REPUBLIKA.CO.ID, JAKARTA -- Pengamat politik Emrus Sihombing menilai sebenarnya wajar bagi Presiden Joko Widodo untuk menaikkan harga bahan bakar minyak (BBM). Terlebih jika melihat beban subsidi BBM yang dibebankan kepada Anggaran Pendapatan dan Belanja Negara (APBN).
Namun, ia menyayangkan bahwa saat pengumuman kenaikan harga BBM bersubsidi Senin (17/11) malam kemarin. Jokowi maupun Menteri ESDM dan Menteri Keuangan tidak memberikan penjelasan rinci terkait perhitungan akurat dari penentuan harga BBM tersebut.
Menurutnya seharusnya pada pengumuman kenaikan harga BBM bersubsidi semalam, pemerintah dapat menjelaskan berapa harga BBM per liternya jika BBM diproduksi di tanah air.
Serta berapa harga BBM per liternya jika diimpor langsung dari produsen dengan sistem Government to Government (G to G).
Karena dengan data dari kedua harga ini, masyarakat dapat ikut melihat harga riil dari BBM tersebut.
"Karena tidak ada penjelasan, kita jadi bertanya ‘kok dinaikkan?’ Tapi, landasan kenaikannya hanya sekedar membengkak subsidi," jelasnya.
Selain itu, Emrus menilai seharusnya Jokowi menyinggung target atas pemberantasan mafia energi saat pengumuman kenaikan harga BBM.
Ia mengapresiasi atas dibentuknya tim pemberantas mafia migas yang diketuai oleh Faisal Basri oleh Menteri ESDM.
Akan tetapi, Emrus menilai perlu bagi Jokowi untuk memberikan target dari proses pemberantasan mafia migas ini, agar masyarakat juga lebih yakin.
"Misalnya, menyatakan bahwa mafia energi akan dhabiskan selama enam bulan," katanya.

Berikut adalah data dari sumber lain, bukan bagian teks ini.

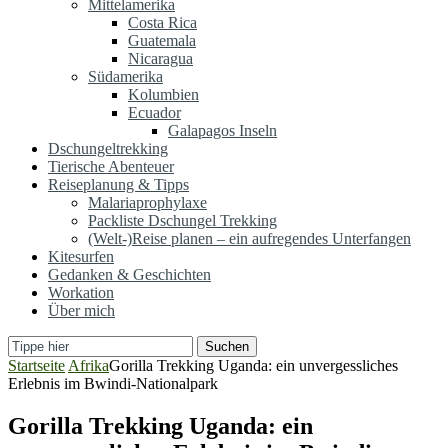
Mittelamerika
Costa Rica
Guatemala
Nicaragua
Südamerika
Kolumbien
Ecuador
Galapagos Inseln
Dschungeltrekking
Tierische Abenteuer
Reiseplanung & Tipps
Malariaprophylaxe
Packliste Dschungel Trekking
(Welt-)Reise planen – ein aufregendes Unterfangen
Kitesurfen
Gedanken & Geschichten
Workation
Über mich
Suchen
Startseite
Afrika
Gorilla Trekking Uganda: ein unvergessliches
Erlebnis im Bwindi-Nationalpark
Gorilla Trekking Uganda: ein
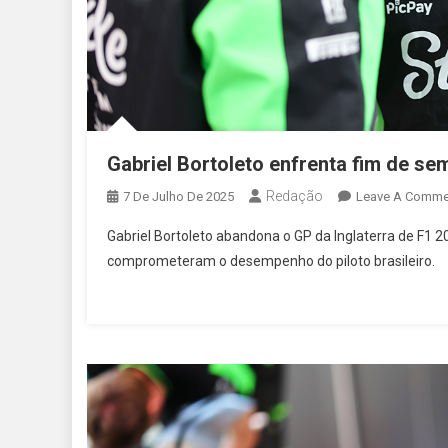
Gabriel Bortoleto enfrenta fim de sem
Redação
7 De Julho De 2025
Leave A Comme
Gabriel Bortoleto abandona o GP da Inglaterra de F1 2
comprometeram o desempenho do piloto brasileiro.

Seandainya pemerintah memberikan penjelasan perinci terkait perhitungan harga BBM dan juga target pencapaian untuk tim pemberantas mafia migas, Emrus menilai bukan tidak mungkin masyarakat akan lebih siap untuk menerima dan bahkan memberikan dukungan pada pemerintah.
"Sayangnya tadi malam Joko Widodo tidak menyatakan itu," ujarnya.